December 23rd, 2013 1 comment

 Political loyalty and corporate interests above law, science, and the public interest

Book confirms EPA’s Lisa Jackson as loyal soldier and pliant bureaucrat

It is widely known that President Obama has a “kill list”  (see NY Times: Secret “Kill List” Proves a Test of Obama’s Principles and Will.)

But only a handful of beltway insiders and corporate lobbyists seem to know that Obama also has a “Shit List”.

And that former Corzine DEP Commissioner and EPA Administrator Lisa Jackson avoided Obama’s “Shit List” and did what she had to do once she was on the “Shit List”.

The existence of the Obama “Shit List” was disclosed in a new book by Obama’s “Regulatory Czar” Cass Sunstein, perhaps the most powerful player in the Obama White House.

According to Sunstein, he had the power to put issues on Obama’s “Shit List”:

In his revealing book, Sunstein tells us why: It is because he, Sunstein, had the authority to “say no to members of the president’s Cabinet”; to deposit “highly touted rules, beloved by regulators, onto the shit list“; to ensure that some rules  “never saw the light of day”;  to impose cost-benefit analysis “wherever the law allowed”; and to “transform cost-benefit analysis from an analytical tool into a “rule of decision,” meaning that “[a]gencies could not go forward” if their rules flunked OIRA’s cost-benefit test. 

(see: Sunstein’s ‘Simpler Government’ Is Legally Suspect, Overly Secretive And Politically Unaccountable

Just think for a moment how arrogant and outrageous Sunstein’s admissions of his role in contributing to the “Shit List” are.

He effectively had -and routinely exercised – the power to gut environmental laws passed by Congress.

He abused an economic tool – cost-benefit analysis – to over-ride protections of public health and the environment that were legally authorized and scientifically justified.

He over-rode the recommendations of the President’s Cabinet, who had been confirmed by the US Senate.

He provided back door access to and elevated corporate interests over the public interest, based on largely secret industry meetings.

And this was all done with virtually no knowledge of the American people, Congress, or the media.

Sunstein, now a professor at Harvard Law School, even had the balls to BRAG in a book about how he acted – at times beyond his legal authority –  to undermine science, democracy and Constitutional government – and all to promote corporate economic interests.

(BTW, Sunstein didn’t leave the Administration under a dark cloud, but on good terms with Obama, who recently appointed Sunstein to the important NSA Oversight panel.
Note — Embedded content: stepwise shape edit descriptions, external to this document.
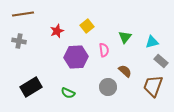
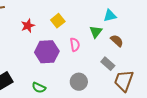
cyan triangle: (152, 42) -> (110, 16), moved
gray rectangle: (161, 61) -> (108, 64), moved
brown semicircle: (125, 71) -> (117, 41), moved

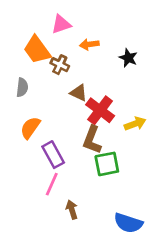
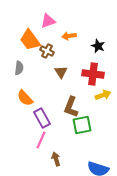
brown triangle: (79, 93) -> (61, 72), turned 32
red cross: (100, 110) -> (93, 74), moved, turned -30
orange semicircle: (30, 128) -> (25, 98), turned -78

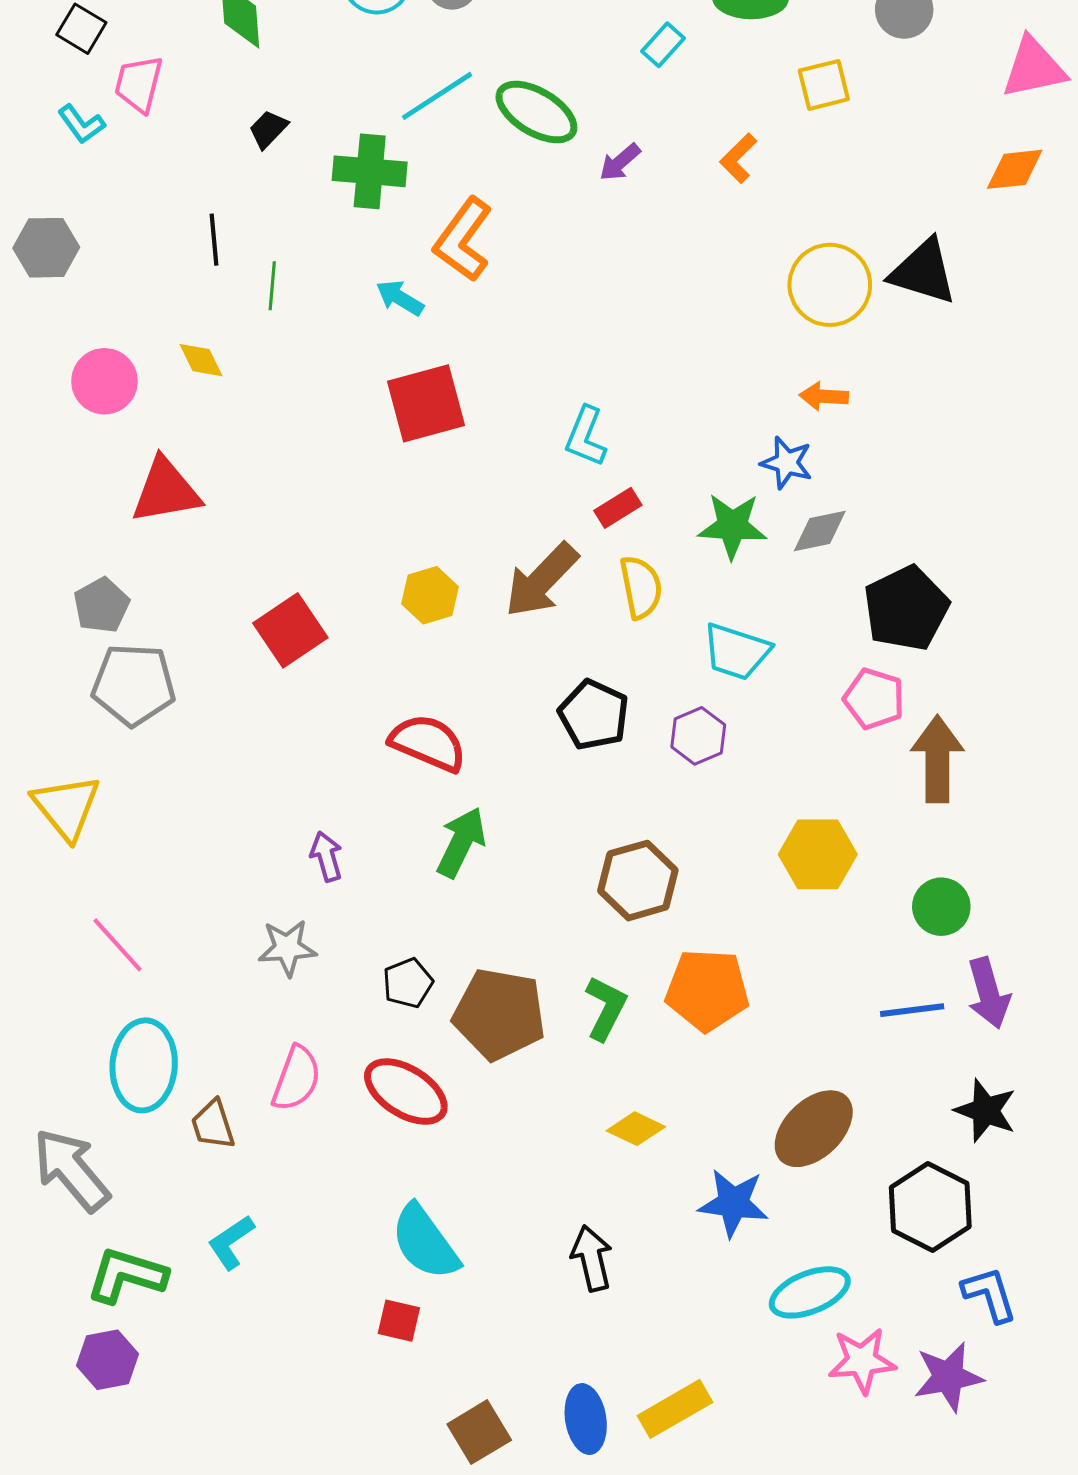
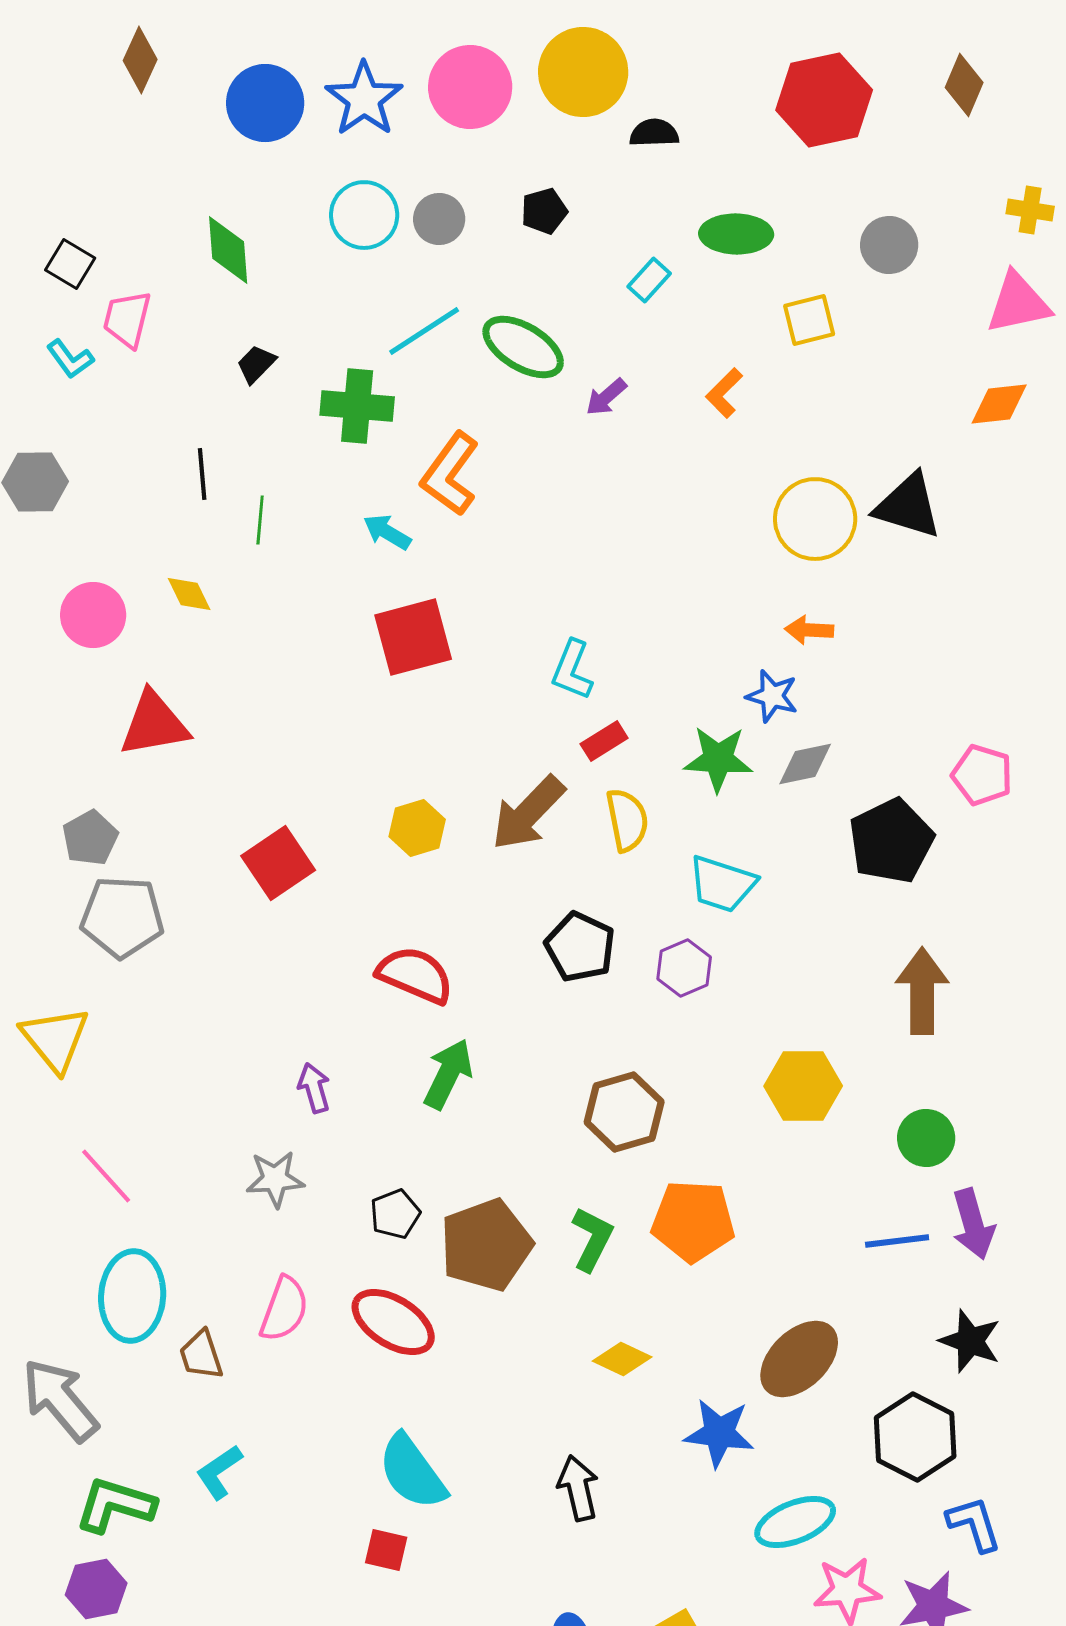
pink pentagon: (874, 699) -> (982, 775), moved
brown pentagon: (499, 1014) -> (486, 1245), turned -30

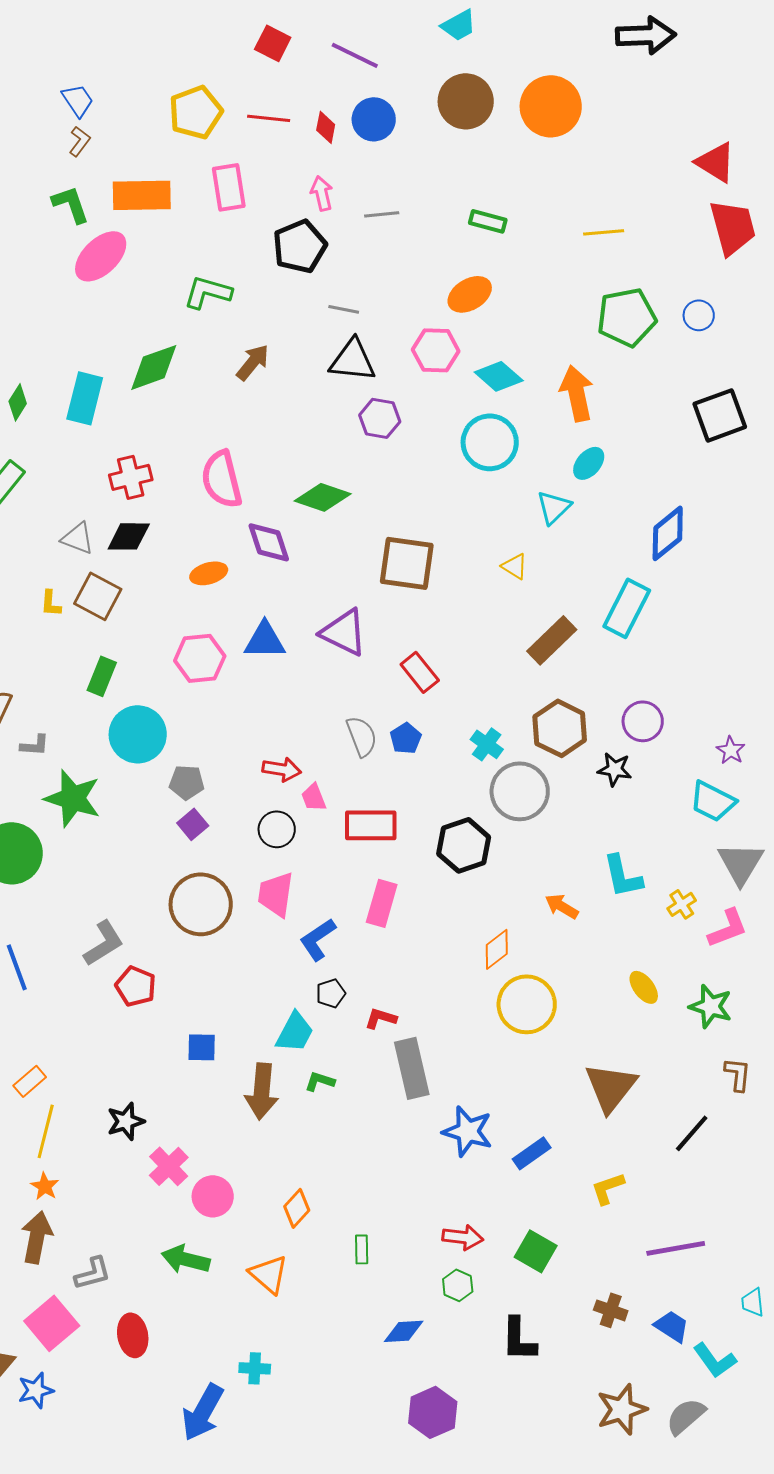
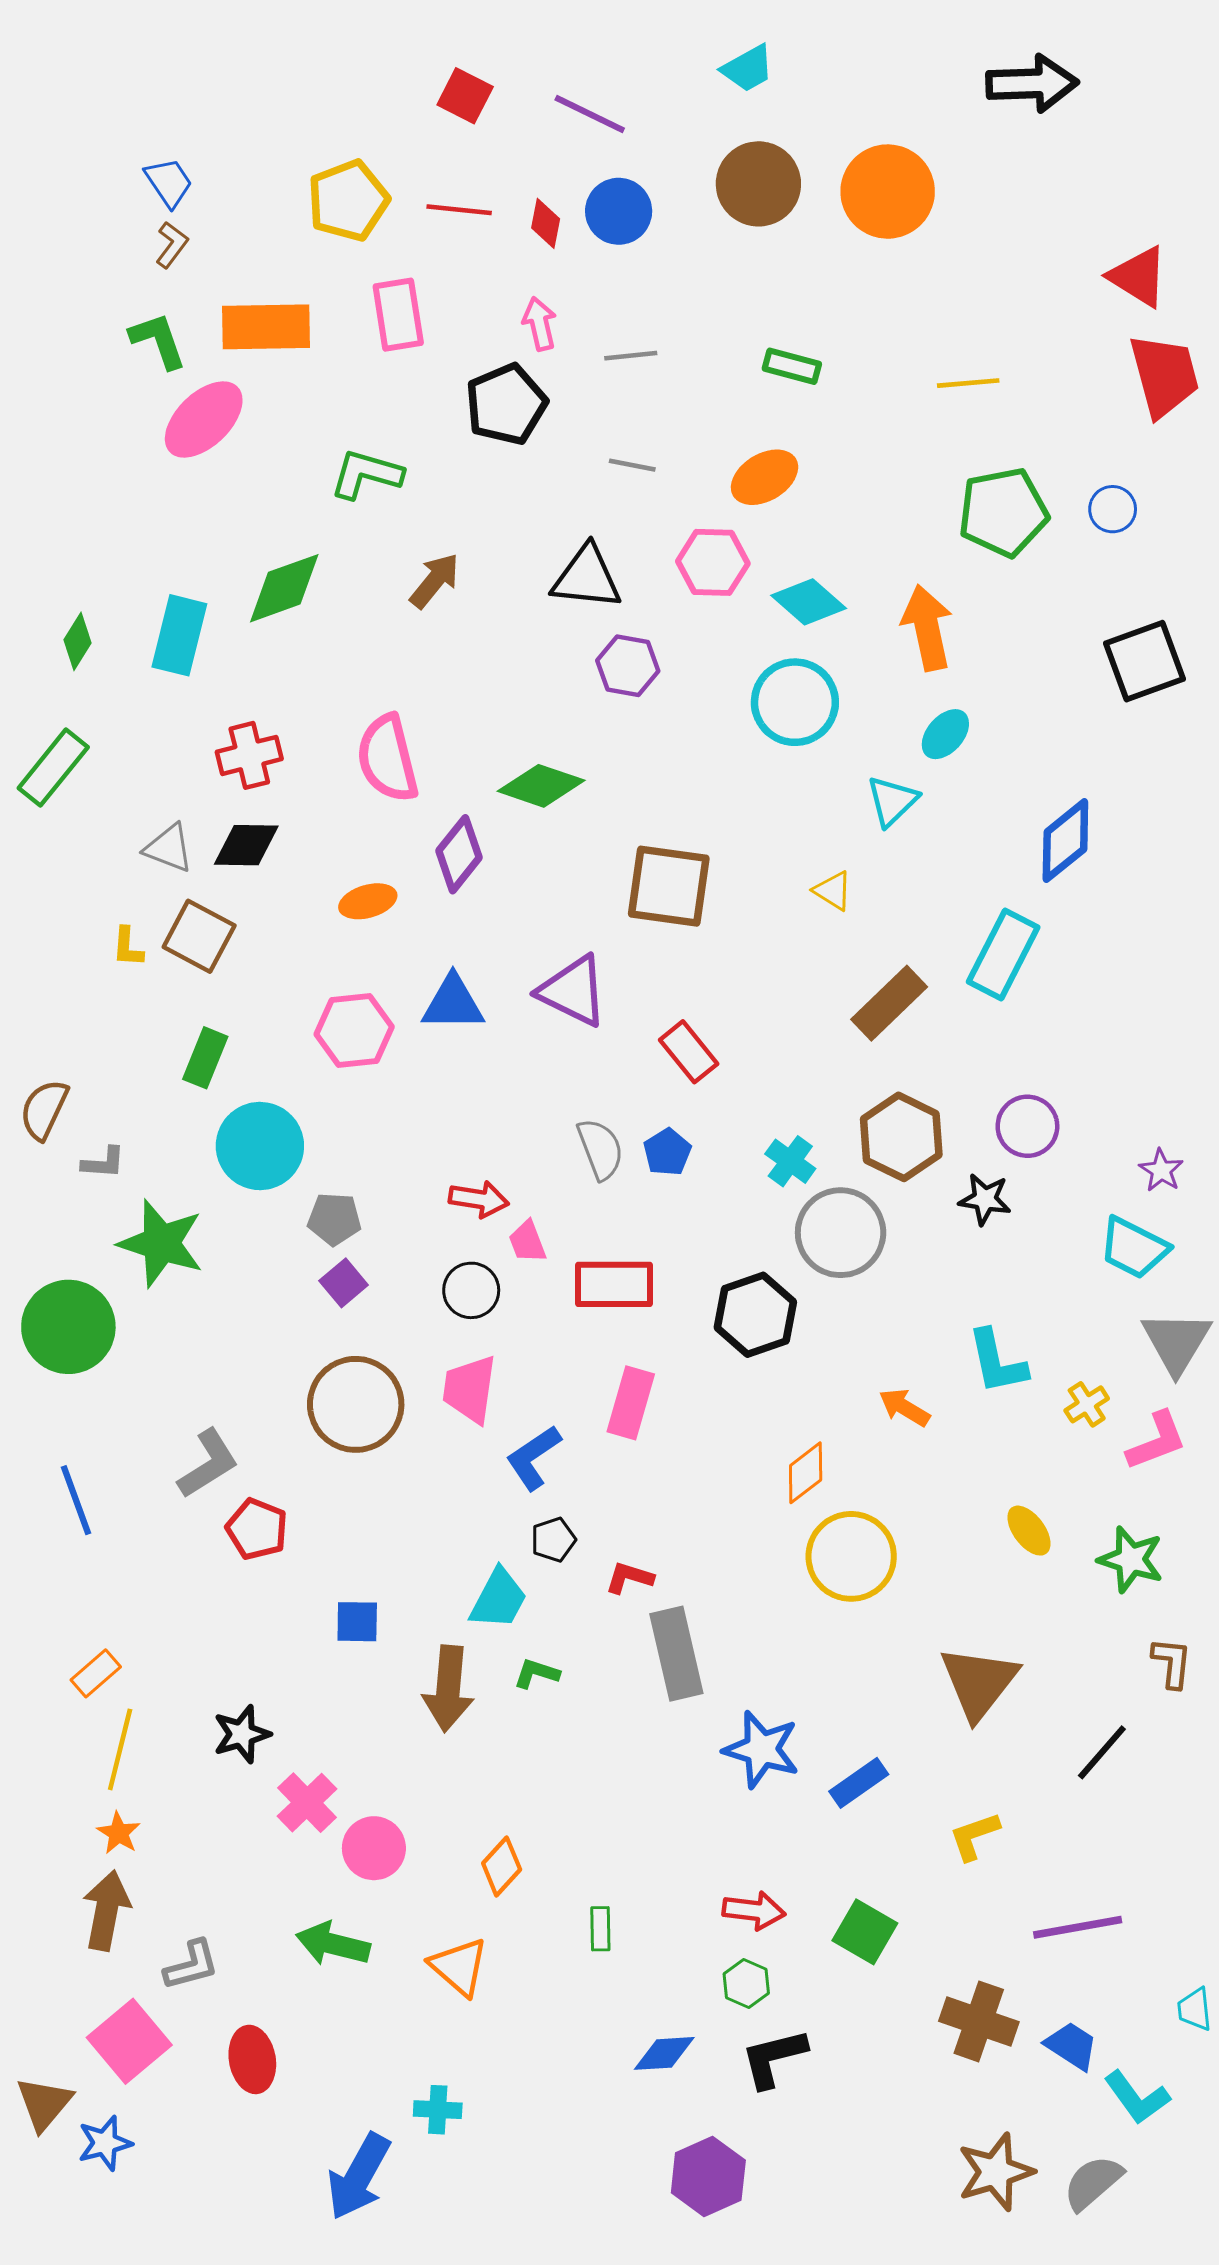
gray line: (344, 309) -> (632, 465), moved
purple diamond: (269, 542) -> (459, 854), turned 57
brown cross: (611, 1310) -> (979, 2021), size x1.5
black L-shape: (519, 1339) -> (774, 2058), moved, turned 75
So one could argue that Sunstein never really left!)

And now we get to the NJ dimensions of this story.

Sunstein could not have acted with arrogance and impunity to block EPA regulations if the EPA Administrator had strength, integrity, and independence.

No EPA Administrator with a spine would have tolerated Sunstein’s illegal and ill advised interventions to over-ride her recommendations based on law and science. She would have taken Sunstein on 1 on 1 with the President.

And if she lost those internal debates, she would have leaked the story to Congress, the media, and environmental groups to push back and prevail.

Or resigned in protest.

The EPA Adminsitrator at the time was former Corzine DEP Commisisoner Lisa Jackson.

We were not impressed with Jackson’s tenure at EPA and explained why when she resigned.

But well before that, we opposed Jackson’s candidacy, with objections that are now clearly validated by Sunstein’s book.

In opposing Jackson’s confirmation by the US Senate, we wrote that Jackson would put political loyalty above the law, science, and the public interest:  (see WHY LISA JACKSON SHOULD NOT RUN EPA – Disastrous Record in New Jersey Bodes Ill for Reforming EPA):

In our experience, Lisa Jackson is cut out of the same professional cloth as the current administrator, Stephen Johnson – a pliant technocrat who will follow orders. If past is prologue, one cannot reasonably expect meaningful change if she is appointed to lead EPA.

Well, this looks ilk another case of “I told you so”.

But you don’t have to take my word for it – read Sunstein’s book.